Spend more and more on flour, wait for the profits, and all you get is a messy kitchen.
Here's the fix, in non-pizza terms. You have to make verification cheap before you make generation fast.
Fast generation is a gift but fast generation from an intern you re-onboard every morning, who insists on checking his own work, producing more than any human could ever review, is a catastrophe. That's where most of us are now.
"Cheap verification" means a lot of things at once. The essence is simple: contextualize. Turn things that were never text into text. Pull them out of Drive, Slack, Datadog, the database, JIRA, and pipe all of it into yet another model, and keep it current as the company shifts underneath you, and to the codebase add type checks, schemas, contracts (a level of rigor that was overkill before the oven showed up), and feed every bug and every operational hangnail back into the whole thing.
That's a whole second system, built and maintained forever, on top of everything already on fire. Do you have time for it? Probably not. You have to build it anyway if you use a fancy oven.
The maddening part is that humans never needed any of this. That's our whole value: we turn a vague order into a pizza without the customer nailing down every syllable. When the menu turns over, when an ingredient runs short, when the health code changes, we don't spin up a context system or a living document. We are the living document. A few of us reminding each other, when we occasionally forget these things, is literally all we need to stay on course and keep the customer happy.
This points at the real fix. It not just ("just") a context engineering system, but rather, hiring and training people again.

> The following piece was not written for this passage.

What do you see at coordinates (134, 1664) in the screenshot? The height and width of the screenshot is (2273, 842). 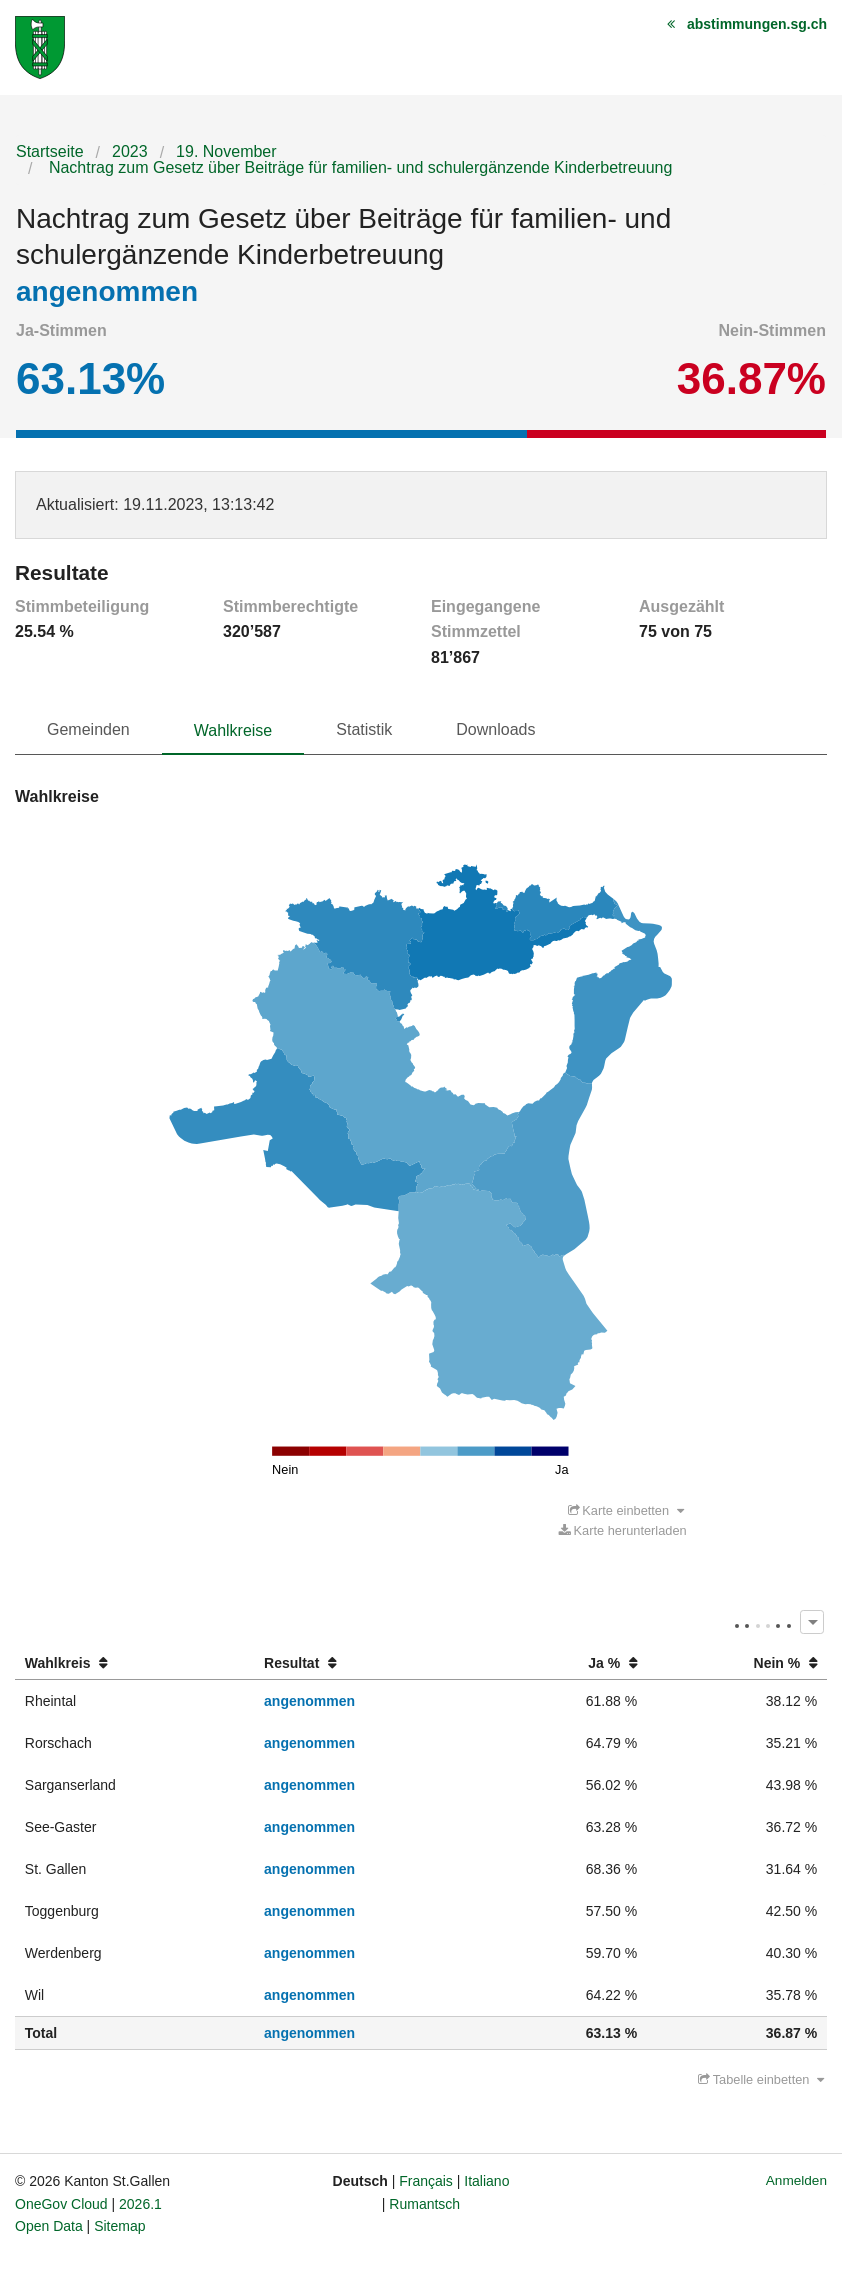 I see `[columnheader]` at bounding box center [134, 1664].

No one wants to hear that either.
Fred Brooks knew all this in 1975. Old wisdom never sells like a new model, but he'd be shouting it today. The lever has always been bandwidth between minds. Communication, flow, a team that moves fluidly together, even if there's one Messi scoring most of the goals.
Some firms are making verification cheap, so generation can finally be fast for real. Some are protecting communication and flow even as the cognitive load climbs. They will stay afloat.
Past a point, and a point many companies have passed without feeling it acutely enough, more becomes a cancer. More tokens can sit in direct opposition to more brain cycles spent on your actual process: on the context your people translate, the mental load they carry in any given moment.
So ask: how much of your product have you encoded into something checkable? How many tangled paths have you straightened far enough to be sure you'll never blindside a customer?
The constraint was never whether AI showed up to help. Mostly, so far, AI has just gotten people fired or un-hired which leaves everyone still standing, more stressed and more alone. The consequential constraint is whether your team uses AI to work better together instead of churn out more.
Re-orient around that, not around code generation. Walk that tightrope and the results arrive.